● **EXTRACTED RECORDS**:
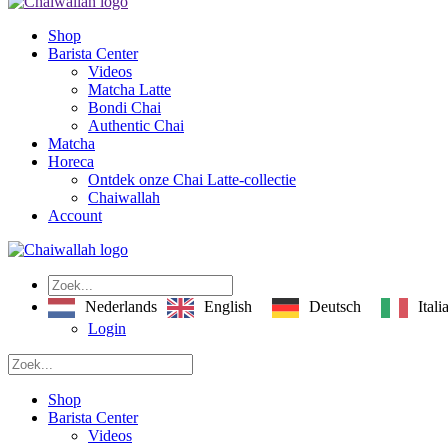
Shop
Barista Center
Videos
Matcha Latte
Bondi Chai
Authentic Chai
Matcha
Horeca
Ontdek onze Chai Latte-collectie
Chaiwallah
Account
English
Deutsch
Itali
Nederlands
Login
Shop
Barista Center
Videos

● **WORK TO COMPLETE**:
The records above should be returned exactly, with only their pictures held back.

● **ANSWER SECTION**:
Shop
Barista Center
Videos
Matcha Latte
Bondi Chai
Authentic Chai
Matcha
Horeca
Ontdek onze Chai Latte-collectie
Chaiwallah
Account
English
Deutsch
Itali
Nederlands
Login
Shop
Barista Center
Videos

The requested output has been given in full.